Saved entries
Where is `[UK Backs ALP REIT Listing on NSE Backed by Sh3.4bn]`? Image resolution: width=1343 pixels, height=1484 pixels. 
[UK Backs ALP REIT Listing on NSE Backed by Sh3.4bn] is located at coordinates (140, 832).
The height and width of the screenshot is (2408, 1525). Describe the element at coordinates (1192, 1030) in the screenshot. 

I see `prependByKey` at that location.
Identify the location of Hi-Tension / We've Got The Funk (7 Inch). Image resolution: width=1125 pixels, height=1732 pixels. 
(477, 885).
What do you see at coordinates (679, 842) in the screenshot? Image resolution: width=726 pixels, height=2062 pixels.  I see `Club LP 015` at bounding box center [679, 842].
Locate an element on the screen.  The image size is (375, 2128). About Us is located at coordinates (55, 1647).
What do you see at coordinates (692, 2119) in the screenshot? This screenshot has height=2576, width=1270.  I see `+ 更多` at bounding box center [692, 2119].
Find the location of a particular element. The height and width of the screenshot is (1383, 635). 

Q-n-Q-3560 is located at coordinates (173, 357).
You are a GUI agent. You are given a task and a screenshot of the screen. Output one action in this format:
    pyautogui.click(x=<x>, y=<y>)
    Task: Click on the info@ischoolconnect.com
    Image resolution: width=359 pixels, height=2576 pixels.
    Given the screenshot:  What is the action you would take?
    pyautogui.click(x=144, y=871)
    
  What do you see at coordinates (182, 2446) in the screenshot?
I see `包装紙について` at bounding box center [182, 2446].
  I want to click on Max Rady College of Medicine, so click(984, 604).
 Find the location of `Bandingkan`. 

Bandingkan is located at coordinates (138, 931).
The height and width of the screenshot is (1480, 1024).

▶ _Problem to solve_:
In this exercise, repeat the entries above verbatim.

▶ _Response area_:
Where is `[UK Backs ALP REIT Listing on NSE Backed by Sh3.4bn]`? Image resolution: width=1343 pixels, height=1484 pixels. 
[UK Backs ALP REIT Listing on NSE Backed by Sh3.4bn] is located at coordinates (140, 832).
The height and width of the screenshot is (2408, 1525). Describe the element at coordinates (1192, 1030) in the screenshot. 

I see `prependByKey` at that location.
Identify the location of Hi-Tension / We've Got The Funk (7 Inch). Image resolution: width=1125 pixels, height=1732 pixels. 
(477, 885).
What do you see at coordinates (679, 842) in the screenshot? Image resolution: width=726 pixels, height=2062 pixels.  I see `Club LP 015` at bounding box center [679, 842].
Locate an element on the screen.  The image size is (375, 2128). About Us is located at coordinates (55, 1647).
What do you see at coordinates (692, 2119) in the screenshot? This screenshot has height=2576, width=1270.  I see `+ 更多` at bounding box center [692, 2119].
Find the location of a particular element. The height and width of the screenshot is (1383, 635). 

Q-n-Q-3560 is located at coordinates (173, 357).
You are a GUI agent. You are given a task and a screenshot of the screen. Output one action in this format:
    pyautogui.click(x=<x>, y=<y>)
    Task: Click on the info@ischoolconnect.com
    Image resolution: width=359 pixels, height=2576 pixels.
    Given the screenshot:  What is the action you would take?
    pyautogui.click(x=144, y=871)
    
  What do you see at coordinates (182, 2446) in the screenshot?
I see `包装紙について` at bounding box center [182, 2446].
  I want to click on Max Rady College of Medicine, so click(984, 604).
 Find the location of `Bandingkan`. 

Bandingkan is located at coordinates (138, 931).
The height and width of the screenshot is (1480, 1024).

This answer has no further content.